I am running non-equilibrium molecular dynamics (NEMD) simulations for CO2 flowing in the carbon nanotubes, with CO2 being treated as rigid three site linear molecule. The carbon nanotubes are treated as rigid as well. An eternal force is applied on each CO2 molecule to drive the fluid flow, and there hence exists a non-zero streaming velocity for the fluid. The lammps version I am using is 15 August 2015.
Although I am using the commands below to adjust the temperature of CO2, I know this is an unjustified method to follow, as the streaming velocity must be deducted before we thermostat the fluid.
fix 2 CO2 rigid/nvt molecule temp 300.0 300.0 100.0
fix 200 CO2 addforce 0.0 0.0 9.31E-04 every 1 # (for the external driving force)

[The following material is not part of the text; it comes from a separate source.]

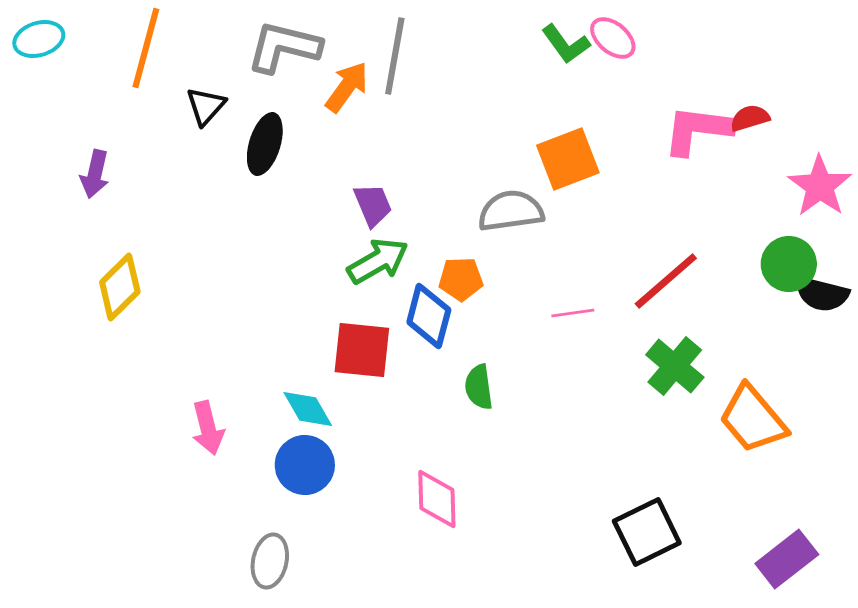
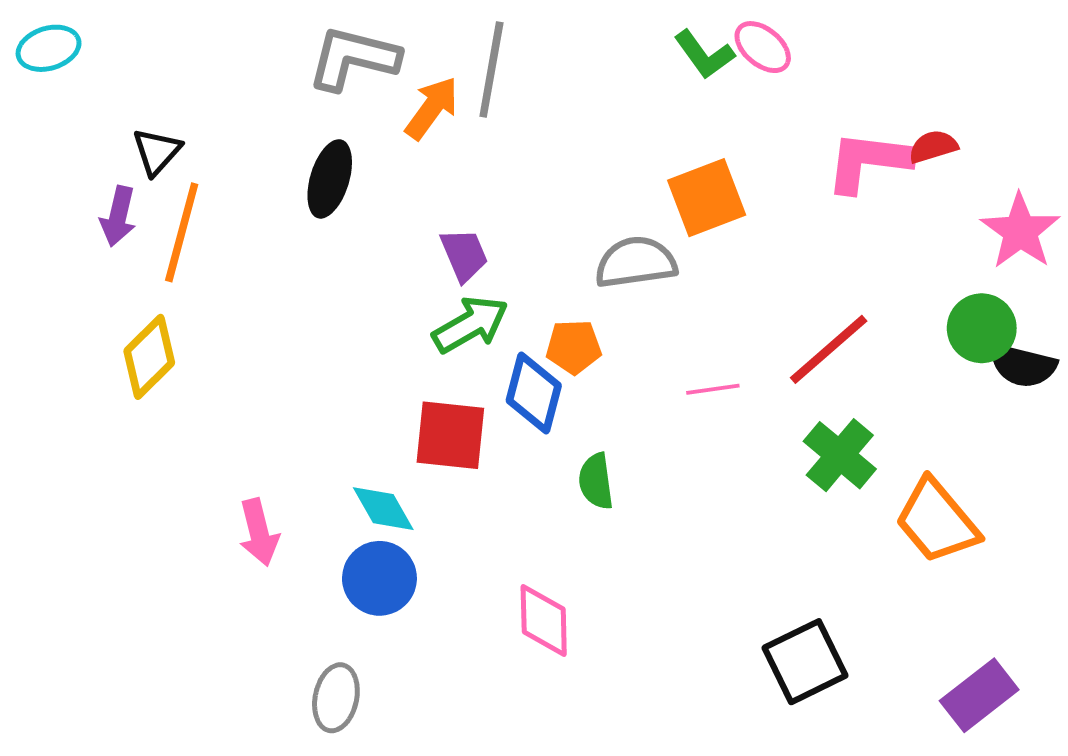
orange line: (146, 48) -> (182, 232), moved
black triangle: (206, 106) -> (157, 152), moved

However, it is given explicitly in the manual that the 2 NVT rigid fixes do not use any external compute to compute instantaneous temperature. This actually emphasis the fact that we cannot use compute temp/com and fix_modify to deduct the streaming velocity when we thermostat the fluid. So, are there any other possible ways to thermostat the fluid properly?
Nevertheless, I tried to change the command fix rigid/nvt list above to the following commands:
fix 2 CO2 rigid/nve molecule
fix 3 CO2 temp/berendsen 300.0 300. 100.0
fix 200 CO2 addforce 0.0 0.0 9.31E-04 every 1 # (for the external driving force)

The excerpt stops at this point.